Here's an interesting story (true.) An old neighbor of my wife's when she was growing up, went fishing on a pond on his place. One of his neighbor's saw him sitting on a bucket fishing and when he came back several hours later the man was laying on the ground. The man decided to stop and visit and see how the fishing was going. When he got there, the man had died from a heart attack. The interesting part was, he had a 9" rainbow trout on his line which was still in the water! Now, THAT's the way I hope I go!
Frank
"Discussion of the Good, Clean Funnies List" <gcfl-discuss at gcfl.net> wrote:
Dear Frank, and whoever the other response is from,
In the best of all possible worlds, where someone who had complete
knowledge of all relevant facts, and perfect wisdom to understand them,
had unfettered discretion to make necessary decisions, I would definitely
say that expensive treatment should not be wasted on patients who are not
going to recover -- care should be to relieve pain and provide a
dignified last few weeks, months, or however long it took.
Since there is only one omniscient, ominpresent, omnipotent being, who
does not to our knowledge write on hospital charts or scribble
prescriptions, ANY standards for making decisions are necessarily going
to be complex and imperfect. I worry most that standards will be
different for "how much" treatment to give patients who don't have much
money, compared to those who can pay for any treatment they desire.

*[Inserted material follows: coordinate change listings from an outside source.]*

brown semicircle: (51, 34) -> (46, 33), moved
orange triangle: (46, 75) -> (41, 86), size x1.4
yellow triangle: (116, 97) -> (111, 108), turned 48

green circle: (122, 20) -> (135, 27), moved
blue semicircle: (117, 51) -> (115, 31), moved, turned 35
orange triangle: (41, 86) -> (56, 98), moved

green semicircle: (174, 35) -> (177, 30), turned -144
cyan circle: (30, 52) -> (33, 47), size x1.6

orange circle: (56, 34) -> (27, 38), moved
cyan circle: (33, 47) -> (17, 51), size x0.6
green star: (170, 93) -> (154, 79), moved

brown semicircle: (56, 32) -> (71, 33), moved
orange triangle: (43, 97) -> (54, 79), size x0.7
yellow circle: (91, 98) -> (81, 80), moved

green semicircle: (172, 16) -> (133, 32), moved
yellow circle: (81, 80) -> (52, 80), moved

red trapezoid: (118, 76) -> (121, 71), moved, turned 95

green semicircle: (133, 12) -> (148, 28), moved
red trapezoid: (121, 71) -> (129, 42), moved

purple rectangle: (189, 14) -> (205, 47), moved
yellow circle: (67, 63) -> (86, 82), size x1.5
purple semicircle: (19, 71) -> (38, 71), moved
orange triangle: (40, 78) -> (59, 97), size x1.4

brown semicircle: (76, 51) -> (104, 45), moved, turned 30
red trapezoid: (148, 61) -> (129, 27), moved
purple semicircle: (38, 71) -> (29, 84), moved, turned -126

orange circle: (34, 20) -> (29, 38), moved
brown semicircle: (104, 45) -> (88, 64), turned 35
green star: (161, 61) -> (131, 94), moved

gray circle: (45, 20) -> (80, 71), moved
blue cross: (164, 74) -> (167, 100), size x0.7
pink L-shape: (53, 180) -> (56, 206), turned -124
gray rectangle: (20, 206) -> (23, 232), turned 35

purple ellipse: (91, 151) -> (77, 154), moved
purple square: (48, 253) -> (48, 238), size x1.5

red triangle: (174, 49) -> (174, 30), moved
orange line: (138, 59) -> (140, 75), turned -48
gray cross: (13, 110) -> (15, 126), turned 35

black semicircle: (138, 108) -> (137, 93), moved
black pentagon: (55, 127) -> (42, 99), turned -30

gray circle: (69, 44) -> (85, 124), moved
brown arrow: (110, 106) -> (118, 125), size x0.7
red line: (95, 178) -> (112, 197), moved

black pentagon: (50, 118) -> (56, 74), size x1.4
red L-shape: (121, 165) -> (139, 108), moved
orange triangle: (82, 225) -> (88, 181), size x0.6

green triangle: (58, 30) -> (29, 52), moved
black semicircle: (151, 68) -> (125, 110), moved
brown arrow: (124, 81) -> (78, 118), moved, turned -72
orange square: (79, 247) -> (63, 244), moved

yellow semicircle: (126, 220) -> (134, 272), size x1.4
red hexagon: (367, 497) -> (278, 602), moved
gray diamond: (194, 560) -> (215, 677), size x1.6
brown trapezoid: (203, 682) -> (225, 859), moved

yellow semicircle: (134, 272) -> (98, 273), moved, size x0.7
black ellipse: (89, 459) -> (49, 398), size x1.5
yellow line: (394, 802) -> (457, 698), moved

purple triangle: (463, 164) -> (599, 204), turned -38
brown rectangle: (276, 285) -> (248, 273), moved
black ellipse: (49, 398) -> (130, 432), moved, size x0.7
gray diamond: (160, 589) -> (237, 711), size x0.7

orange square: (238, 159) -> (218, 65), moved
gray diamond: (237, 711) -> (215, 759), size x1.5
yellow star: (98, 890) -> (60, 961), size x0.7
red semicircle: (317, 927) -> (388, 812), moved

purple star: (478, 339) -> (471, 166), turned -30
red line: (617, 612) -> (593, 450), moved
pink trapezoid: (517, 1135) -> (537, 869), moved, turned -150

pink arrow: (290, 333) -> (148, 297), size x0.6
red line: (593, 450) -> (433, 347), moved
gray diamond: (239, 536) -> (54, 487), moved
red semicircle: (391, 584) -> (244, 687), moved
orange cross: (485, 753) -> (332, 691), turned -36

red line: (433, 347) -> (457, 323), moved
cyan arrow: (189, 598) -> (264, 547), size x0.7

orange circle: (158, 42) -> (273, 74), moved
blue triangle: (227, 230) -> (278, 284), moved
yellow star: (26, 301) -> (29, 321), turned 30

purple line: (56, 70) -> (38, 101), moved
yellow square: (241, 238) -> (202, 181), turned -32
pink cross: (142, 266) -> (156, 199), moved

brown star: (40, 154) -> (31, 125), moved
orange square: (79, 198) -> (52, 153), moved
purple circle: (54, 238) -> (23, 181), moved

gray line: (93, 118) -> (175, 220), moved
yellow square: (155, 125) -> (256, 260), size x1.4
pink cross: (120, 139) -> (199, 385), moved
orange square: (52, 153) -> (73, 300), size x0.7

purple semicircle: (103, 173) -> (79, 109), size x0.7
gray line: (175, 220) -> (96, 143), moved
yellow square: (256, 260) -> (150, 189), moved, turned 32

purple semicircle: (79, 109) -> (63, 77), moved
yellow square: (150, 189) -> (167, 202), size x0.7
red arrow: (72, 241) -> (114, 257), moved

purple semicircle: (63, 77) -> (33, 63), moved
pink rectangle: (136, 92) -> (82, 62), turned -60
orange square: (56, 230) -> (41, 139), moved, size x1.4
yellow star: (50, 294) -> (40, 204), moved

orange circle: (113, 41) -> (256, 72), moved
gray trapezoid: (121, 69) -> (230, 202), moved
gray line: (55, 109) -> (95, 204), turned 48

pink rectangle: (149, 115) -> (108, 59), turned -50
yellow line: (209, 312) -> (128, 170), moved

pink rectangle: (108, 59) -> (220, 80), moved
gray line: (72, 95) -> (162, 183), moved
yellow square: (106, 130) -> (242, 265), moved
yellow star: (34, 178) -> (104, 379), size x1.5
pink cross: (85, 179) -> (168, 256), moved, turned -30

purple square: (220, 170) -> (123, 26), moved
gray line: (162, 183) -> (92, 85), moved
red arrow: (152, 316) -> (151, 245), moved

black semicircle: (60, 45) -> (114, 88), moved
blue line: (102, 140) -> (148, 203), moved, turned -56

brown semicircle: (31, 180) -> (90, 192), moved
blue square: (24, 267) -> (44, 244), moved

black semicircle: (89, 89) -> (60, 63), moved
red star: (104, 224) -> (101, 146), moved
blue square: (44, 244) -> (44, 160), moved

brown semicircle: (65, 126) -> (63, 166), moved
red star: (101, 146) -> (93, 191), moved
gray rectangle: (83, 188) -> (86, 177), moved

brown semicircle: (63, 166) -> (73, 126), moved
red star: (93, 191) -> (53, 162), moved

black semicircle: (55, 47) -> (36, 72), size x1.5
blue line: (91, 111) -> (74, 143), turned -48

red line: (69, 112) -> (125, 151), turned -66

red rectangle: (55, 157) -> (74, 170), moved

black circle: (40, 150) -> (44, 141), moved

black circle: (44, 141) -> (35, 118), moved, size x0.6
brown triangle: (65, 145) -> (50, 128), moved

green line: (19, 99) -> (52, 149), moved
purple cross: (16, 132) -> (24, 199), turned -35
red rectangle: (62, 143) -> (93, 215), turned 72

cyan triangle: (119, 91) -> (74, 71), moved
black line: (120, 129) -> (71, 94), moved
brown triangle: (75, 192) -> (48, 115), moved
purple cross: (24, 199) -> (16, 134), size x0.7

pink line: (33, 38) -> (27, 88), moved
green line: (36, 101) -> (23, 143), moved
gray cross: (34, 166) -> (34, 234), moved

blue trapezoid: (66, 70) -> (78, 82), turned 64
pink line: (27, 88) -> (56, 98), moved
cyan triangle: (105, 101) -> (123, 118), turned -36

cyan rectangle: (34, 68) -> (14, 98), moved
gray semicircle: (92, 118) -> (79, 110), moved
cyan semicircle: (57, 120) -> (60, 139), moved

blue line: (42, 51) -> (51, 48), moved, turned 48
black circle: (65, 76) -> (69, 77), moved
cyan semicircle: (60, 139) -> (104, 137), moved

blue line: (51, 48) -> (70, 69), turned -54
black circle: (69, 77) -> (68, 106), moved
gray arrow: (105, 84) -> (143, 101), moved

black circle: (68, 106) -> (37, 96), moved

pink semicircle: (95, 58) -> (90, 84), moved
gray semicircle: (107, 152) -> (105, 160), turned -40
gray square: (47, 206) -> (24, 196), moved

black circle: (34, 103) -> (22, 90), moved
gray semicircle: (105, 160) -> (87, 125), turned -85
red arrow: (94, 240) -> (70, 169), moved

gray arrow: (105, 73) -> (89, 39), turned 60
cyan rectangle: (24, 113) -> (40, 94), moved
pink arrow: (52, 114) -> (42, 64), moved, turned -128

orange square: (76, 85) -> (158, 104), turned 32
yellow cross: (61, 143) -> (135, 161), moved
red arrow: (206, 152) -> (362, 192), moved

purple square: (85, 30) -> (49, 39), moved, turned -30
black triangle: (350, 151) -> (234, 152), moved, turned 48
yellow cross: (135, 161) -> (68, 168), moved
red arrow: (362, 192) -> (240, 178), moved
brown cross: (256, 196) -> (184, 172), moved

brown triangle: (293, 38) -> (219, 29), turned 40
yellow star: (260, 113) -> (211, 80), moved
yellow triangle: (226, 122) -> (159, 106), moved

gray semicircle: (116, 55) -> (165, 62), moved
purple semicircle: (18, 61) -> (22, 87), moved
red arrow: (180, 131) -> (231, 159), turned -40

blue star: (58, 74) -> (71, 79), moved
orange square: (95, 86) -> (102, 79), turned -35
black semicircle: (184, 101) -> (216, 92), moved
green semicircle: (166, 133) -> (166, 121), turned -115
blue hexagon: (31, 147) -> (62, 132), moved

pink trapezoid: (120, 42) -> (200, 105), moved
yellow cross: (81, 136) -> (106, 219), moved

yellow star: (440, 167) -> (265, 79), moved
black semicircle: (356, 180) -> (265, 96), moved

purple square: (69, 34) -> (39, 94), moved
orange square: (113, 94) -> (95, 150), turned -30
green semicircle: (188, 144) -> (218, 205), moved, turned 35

For myself, I would refuse extraordinary treatment if there were not a
good chance of prolonging my life by some years, in a condition to enjoy
it and to be useful in what I could accomplish. I would never trust
anyone else to make the decision what would be either useful or enjoyable
for me.
I would say that major surgery should be reserved for circumstance where
there is a reasonable chance of improvement in the patient's condition,
but even that is a thorny decision to entrust to any decision maker.